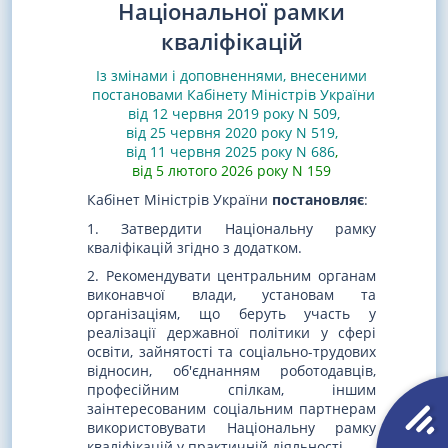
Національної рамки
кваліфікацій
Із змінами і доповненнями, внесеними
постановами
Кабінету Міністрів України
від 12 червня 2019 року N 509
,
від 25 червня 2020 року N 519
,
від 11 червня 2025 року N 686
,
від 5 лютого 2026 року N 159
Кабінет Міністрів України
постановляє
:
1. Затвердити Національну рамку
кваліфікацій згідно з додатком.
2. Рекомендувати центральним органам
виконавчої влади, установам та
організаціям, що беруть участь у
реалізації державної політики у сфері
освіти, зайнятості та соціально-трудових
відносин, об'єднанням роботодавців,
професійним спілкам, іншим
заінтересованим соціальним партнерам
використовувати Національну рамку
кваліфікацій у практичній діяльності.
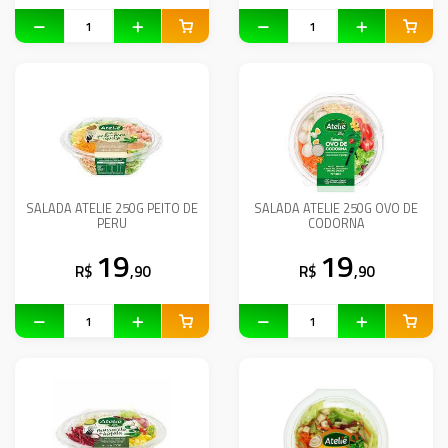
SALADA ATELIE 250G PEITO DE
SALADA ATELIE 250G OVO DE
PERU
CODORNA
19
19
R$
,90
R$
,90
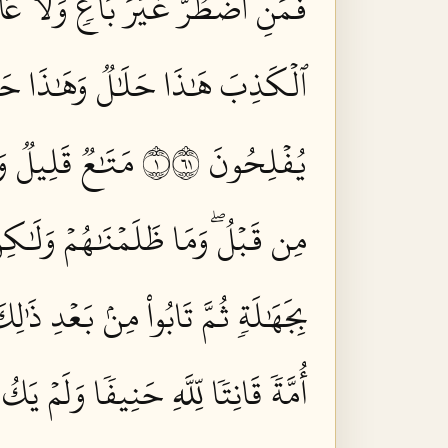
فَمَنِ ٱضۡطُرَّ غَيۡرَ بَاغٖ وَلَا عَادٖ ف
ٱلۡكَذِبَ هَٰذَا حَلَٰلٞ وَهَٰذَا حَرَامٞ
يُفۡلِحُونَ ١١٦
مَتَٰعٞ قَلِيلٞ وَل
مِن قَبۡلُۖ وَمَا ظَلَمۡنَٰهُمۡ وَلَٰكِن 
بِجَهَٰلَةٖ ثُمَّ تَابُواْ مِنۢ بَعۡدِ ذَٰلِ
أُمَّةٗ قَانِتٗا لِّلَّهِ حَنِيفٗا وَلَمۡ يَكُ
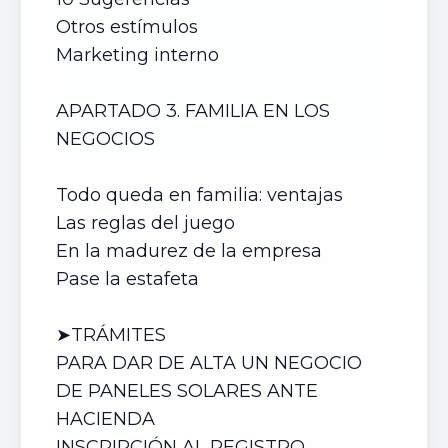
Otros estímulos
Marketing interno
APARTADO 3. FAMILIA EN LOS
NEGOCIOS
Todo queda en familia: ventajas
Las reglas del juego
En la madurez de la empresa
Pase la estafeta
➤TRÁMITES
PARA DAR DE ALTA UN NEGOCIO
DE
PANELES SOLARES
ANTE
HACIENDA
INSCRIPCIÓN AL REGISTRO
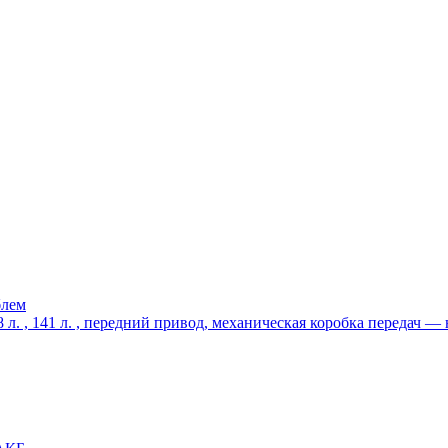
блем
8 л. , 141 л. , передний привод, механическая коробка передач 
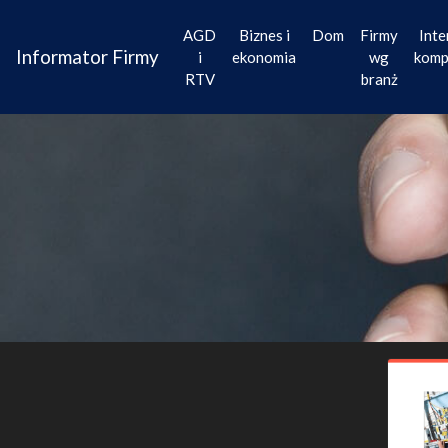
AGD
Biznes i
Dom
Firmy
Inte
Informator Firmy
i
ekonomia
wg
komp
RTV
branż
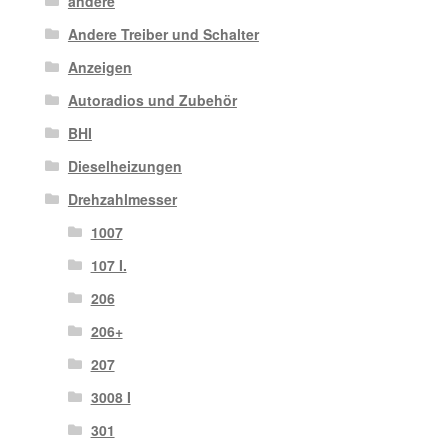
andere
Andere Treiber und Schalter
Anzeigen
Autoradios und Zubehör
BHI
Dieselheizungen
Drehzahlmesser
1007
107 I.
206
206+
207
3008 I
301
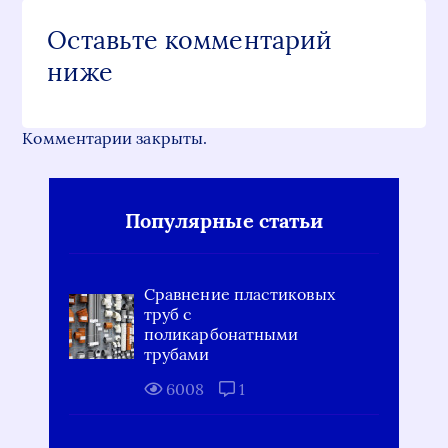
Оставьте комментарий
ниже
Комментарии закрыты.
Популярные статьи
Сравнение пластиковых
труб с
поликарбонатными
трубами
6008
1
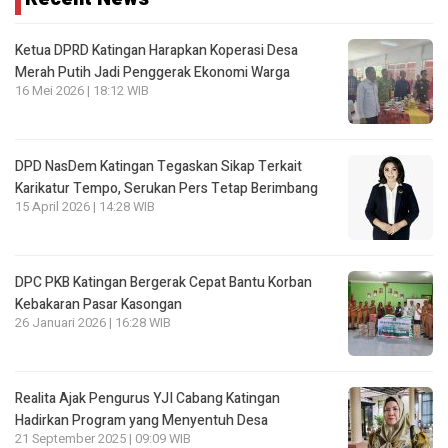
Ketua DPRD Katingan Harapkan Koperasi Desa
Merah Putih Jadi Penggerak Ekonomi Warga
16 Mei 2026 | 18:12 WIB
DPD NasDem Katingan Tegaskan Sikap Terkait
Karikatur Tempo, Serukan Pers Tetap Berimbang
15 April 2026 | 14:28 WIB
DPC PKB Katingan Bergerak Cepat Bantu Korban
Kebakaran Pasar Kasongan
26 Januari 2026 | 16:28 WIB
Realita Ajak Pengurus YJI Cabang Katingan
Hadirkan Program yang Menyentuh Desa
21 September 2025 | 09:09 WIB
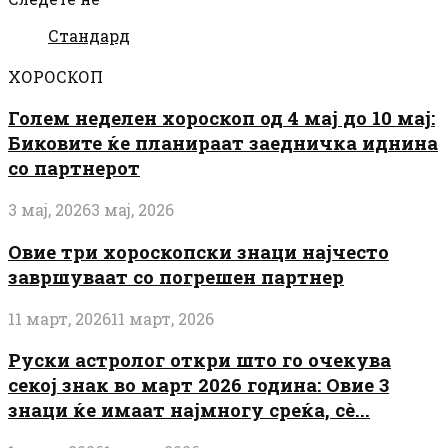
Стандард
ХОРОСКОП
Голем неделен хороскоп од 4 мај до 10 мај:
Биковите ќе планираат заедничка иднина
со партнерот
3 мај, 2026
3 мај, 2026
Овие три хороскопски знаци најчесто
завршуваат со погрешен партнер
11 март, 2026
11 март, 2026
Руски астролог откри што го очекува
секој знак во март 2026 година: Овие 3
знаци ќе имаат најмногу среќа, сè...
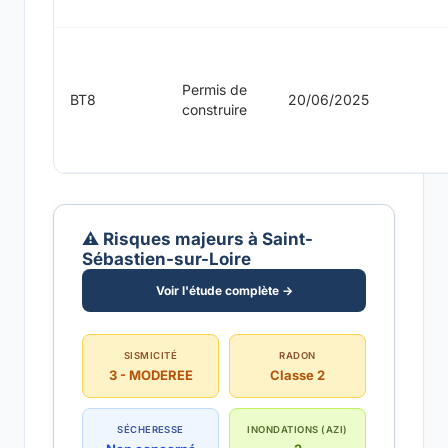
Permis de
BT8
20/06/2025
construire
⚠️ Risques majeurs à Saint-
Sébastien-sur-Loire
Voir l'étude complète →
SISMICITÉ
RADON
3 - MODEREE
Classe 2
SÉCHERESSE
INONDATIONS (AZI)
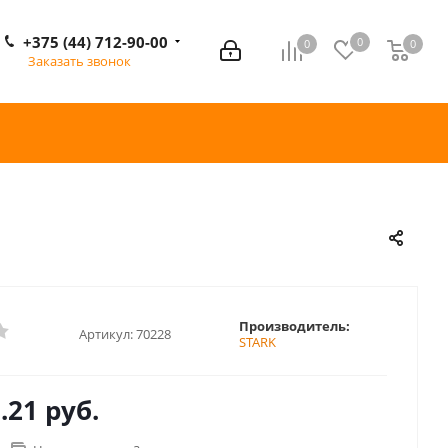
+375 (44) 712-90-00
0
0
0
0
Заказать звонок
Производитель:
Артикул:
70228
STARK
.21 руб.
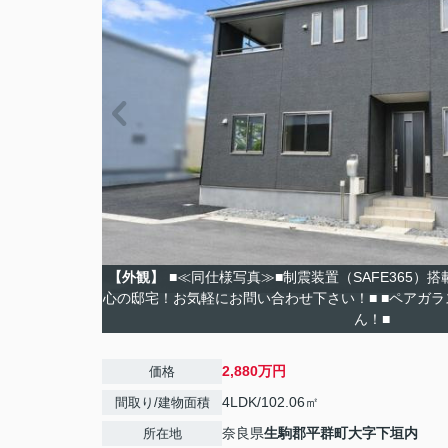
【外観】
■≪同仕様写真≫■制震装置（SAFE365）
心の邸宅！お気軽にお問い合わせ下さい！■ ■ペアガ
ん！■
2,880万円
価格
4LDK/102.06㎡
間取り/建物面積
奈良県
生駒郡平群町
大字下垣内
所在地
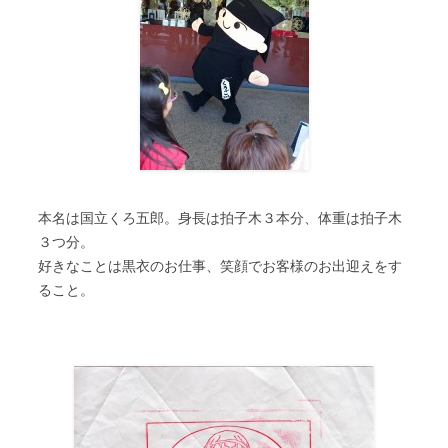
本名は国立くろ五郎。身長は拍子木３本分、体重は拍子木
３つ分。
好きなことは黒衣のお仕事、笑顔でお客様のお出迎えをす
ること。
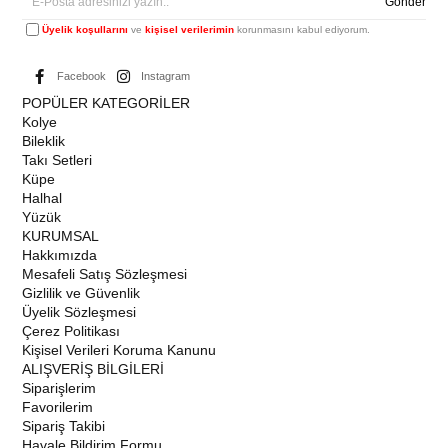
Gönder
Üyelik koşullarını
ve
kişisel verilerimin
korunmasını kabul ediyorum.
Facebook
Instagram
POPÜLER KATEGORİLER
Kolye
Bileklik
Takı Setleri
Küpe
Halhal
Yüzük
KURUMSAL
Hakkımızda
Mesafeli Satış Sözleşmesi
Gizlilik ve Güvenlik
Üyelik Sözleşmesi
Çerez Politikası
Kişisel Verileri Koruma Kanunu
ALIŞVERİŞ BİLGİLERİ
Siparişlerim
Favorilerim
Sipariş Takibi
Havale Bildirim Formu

_Exercise brief:_ Filter the records above for lines containing the word "Міністрів", and copy those lines.

_Solution below:_
Кабінету Міністрів України
Кабінет Міністрів України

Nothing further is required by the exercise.